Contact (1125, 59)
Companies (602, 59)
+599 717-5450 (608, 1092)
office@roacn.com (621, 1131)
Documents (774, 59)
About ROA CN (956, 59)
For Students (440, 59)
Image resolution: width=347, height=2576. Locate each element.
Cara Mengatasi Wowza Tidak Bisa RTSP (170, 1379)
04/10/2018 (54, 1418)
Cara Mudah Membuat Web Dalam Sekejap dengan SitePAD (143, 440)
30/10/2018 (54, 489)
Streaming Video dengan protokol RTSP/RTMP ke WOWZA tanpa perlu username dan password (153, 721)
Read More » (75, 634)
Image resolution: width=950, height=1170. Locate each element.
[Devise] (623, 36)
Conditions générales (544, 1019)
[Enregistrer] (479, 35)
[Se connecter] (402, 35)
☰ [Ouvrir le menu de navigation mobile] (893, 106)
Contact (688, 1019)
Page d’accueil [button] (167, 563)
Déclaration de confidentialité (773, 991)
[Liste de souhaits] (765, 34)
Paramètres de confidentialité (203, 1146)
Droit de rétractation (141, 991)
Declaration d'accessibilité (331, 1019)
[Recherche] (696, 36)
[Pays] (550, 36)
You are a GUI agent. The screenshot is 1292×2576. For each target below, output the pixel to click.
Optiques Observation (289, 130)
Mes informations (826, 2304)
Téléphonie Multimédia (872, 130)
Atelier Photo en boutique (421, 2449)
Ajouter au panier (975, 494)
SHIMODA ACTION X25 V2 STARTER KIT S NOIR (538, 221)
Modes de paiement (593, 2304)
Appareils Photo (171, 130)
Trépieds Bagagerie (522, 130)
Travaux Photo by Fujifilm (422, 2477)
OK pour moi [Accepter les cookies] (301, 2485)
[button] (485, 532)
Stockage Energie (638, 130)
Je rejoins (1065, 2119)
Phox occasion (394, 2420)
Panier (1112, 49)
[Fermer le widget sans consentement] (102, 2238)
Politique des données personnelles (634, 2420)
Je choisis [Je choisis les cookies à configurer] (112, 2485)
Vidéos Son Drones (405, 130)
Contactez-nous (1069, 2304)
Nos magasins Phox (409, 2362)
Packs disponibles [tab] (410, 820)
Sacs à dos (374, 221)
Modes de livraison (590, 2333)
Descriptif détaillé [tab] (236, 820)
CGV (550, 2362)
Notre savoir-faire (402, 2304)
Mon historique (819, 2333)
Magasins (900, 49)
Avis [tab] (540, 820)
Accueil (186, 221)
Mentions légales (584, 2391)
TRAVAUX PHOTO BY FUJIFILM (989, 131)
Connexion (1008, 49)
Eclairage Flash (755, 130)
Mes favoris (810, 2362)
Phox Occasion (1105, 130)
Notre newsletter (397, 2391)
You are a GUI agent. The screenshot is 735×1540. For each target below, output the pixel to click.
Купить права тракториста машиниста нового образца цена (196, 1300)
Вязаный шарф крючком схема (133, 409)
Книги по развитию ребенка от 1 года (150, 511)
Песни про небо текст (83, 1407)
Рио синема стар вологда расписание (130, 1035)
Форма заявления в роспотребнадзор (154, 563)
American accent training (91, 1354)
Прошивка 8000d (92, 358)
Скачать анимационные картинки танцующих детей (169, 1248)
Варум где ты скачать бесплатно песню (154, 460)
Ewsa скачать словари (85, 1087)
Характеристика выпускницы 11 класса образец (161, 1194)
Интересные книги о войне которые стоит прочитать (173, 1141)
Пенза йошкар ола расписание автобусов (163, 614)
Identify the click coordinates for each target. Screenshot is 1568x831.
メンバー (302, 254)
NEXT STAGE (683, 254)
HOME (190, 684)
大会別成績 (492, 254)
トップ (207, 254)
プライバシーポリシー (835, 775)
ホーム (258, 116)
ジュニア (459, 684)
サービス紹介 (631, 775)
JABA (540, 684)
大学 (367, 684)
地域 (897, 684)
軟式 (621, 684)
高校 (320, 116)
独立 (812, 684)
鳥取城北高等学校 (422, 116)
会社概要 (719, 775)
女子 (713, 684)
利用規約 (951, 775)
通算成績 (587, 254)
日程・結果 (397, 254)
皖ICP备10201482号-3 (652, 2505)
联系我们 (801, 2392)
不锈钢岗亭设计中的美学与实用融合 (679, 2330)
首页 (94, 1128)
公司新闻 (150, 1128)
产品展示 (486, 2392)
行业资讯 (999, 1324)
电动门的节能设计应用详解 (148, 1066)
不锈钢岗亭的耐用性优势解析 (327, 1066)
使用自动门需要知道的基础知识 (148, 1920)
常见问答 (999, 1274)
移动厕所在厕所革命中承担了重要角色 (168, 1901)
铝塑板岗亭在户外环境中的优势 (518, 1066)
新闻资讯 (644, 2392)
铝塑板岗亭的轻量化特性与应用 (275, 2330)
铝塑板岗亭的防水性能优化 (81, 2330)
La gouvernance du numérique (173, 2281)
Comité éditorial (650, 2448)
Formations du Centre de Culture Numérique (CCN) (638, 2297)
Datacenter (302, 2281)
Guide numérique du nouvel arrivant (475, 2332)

#### WHAT YOU ARE ASKED TO DO
From the first line to the last, retype the material exactly.

#### EXERCISE ANSWER
Contact (1125, 59)
Companies (602, 59)
+599 717-5450 (608, 1092)
office@roacn.com (621, 1131)
Documents (774, 59)
About ROA CN (956, 59)
For Students (440, 59)
Image resolution: width=347, height=2576. Locate each element.
Cara Mengatasi Wowza Tidak Bisa RTSP (170, 1379)
04/10/2018 (54, 1418)
Cara Mudah Membuat Web Dalam Sekejap dengan SitePAD (143, 440)
30/10/2018 (54, 489)
Streaming Video dengan protokol RTSP/RTMP ke WOWZA tanpa perlu username dan password (153, 721)
Read More » (75, 634)
Image resolution: width=950, height=1170. Locate each element.
[Devise] (623, 36)
Conditions générales (544, 1019)
[Enregistrer] (479, 35)
[Se connecter] (402, 35)
☰ [Ouvrir le menu de navigation mobile] (893, 106)
Contact (688, 1019)
Page d’accueil [button] (167, 563)
Déclaration de confidentialité (773, 991)
[Liste de souhaits] (765, 34)
Paramètres de confidentialité (203, 1146)
Droit de rétractation (141, 991)
Declaration d'accessibilité (331, 1019)
[Recherche] (696, 36)
[Pays] (550, 36)
You are a GUI agent. The screenshot is 1292×2576. For each target below, output the pixel to click.
Optiques Observation (289, 130)
Mes informations (826, 2304)
Téléphonie Multimédia (872, 130)
Atelier Photo en boutique (421, 2449)
Ajouter au panier (975, 494)
SHIMODA ACTION X25 V2 STARTER KIT S NOIR (538, 221)
Modes de paiement (593, 2304)
Appareils Photo (171, 130)
Trépieds Bagagerie (522, 130)
Travaux Photo by Fujifilm (422, 2477)
OK pour moi [Accepter les cookies] (301, 2485)
[button] (485, 532)
Stockage Energie (638, 130)
Je rejoins (1065, 2119)
Phox occasion (394, 2420)
Panier (1112, 49)
[Fermer le widget sans consentement] (102, 2238)
Politique des données personnelles (634, 2420)
Je choisis [Je choisis les cookies à configurer] (112, 2485)
Vidéos Son Drones (405, 130)
Contactez-nous (1069, 2304)
Nos magasins Phox (409, 2362)
Packs disponibles [tab] (410, 820)
Sacs à dos (374, 221)
Modes de livraison (590, 2333)
Descriptif détaillé [tab] (236, 820)
CGV (550, 2362)
Notre savoir-faire (402, 2304)
Mon historique (819, 2333)
Magasins (900, 49)
Avis [tab] (540, 820)
Accueil (186, 221)
Mentions légales (584, 2391)
TRAVAUX PHOTO BY FUJIFILM (989, 131)
Connexion (1008, 49)
Eclairage Flash (755, 130)
Mes favoris (810, 2362)
Phox Occasion (1105, 130)
Notre newsletter (397, 2391)
You are a GUI agent. The screenshot is 735×1540. For each target below, output the pixel to click.
Купить права тракториста машиниста нового образца цена (196, 1300)
Вязаный шарф крючком схема (133, 409)
Книги по развитию ребенка от 1 года (150, 511)
Песни про небо текст (83, 1407)
Рио синема стар вологда расписание (130, 1035)
Форма заявления в роспотребнадзор (154, 563)
American accent training (91, 1354)
Прошивка 8000d (92, 358)
Скачать анимационные картинки танцующих детей (169, 1248)
Варум где ты скачать бесплатно песню (154, 460)
Ewsa скачать словари (85, 1087)
Характеристика выпускницы 11 класса образец (161, 1194)
Интересные книги о войне которые стоит прочитать (173, 1141)
Пенза йошкар ола расписание автобусов (163, 614)
Identify the click coordinates for each target. Screenshot is 1568x831.
メンバー (302, 254)
NEXT STAGE (683, 254)
HOME (190, 684)
大会別成績 (492, 254)
トップ (207, 254)
プライバシーポリシー (835, 775)
ホーム (258, 116)
ジュニア (459, 684)
サービス紹介 (631, 775)
JABA (540, 684)
大学 (367, 684)
地域 (897, 684)
軟式 (621, 684)
高校 (320, 116)
独立 (812, 684)
鳥取城北高等学校 (422, 116)
会社概要 (719, 775)
女子 (713, 684)
利用規約 (951, 775)
通算成績 (587, 254)
日程・結果 (397, 254)
皖ICP备10201482号-3 (652, 2505)
联系我们 (801, 2392)
不锈钢岗亭设计中的美学与实用融合 (679, 2330)
首页 (94, 1128)
公司新闻 (150, 1128)
产品展示 (486, 2392)
行业资讯 (999, 1324)
电动门的节能设计应用详解 (148, 1066)
不锈钢岗亭的耐用性优势解析 (327, 1066)
使用自动门需要知道的基础知识 (148, 1920)
常见问答 (999, 1274)
移动厕所在厕所革命中承担了重要角色 (168, 1901)
铝塑板岗亭在户外环境中的优势 (518, 1066)
新闻资讯 (644, 2392)
铝塑板岗亭的轻量化特性与应用 (275, 2330)
铝塑板岗亭的防水性能优化 (81, 2330)
La gouvernance du numérique (173, 2281)
Comité éditorial (650, 2448)
Formations du Centre de Culture Numérique (CCN) (638, 2297)
Datacenter (302, 2281)
Guide numérique du nouvel arrivant (475, 2332)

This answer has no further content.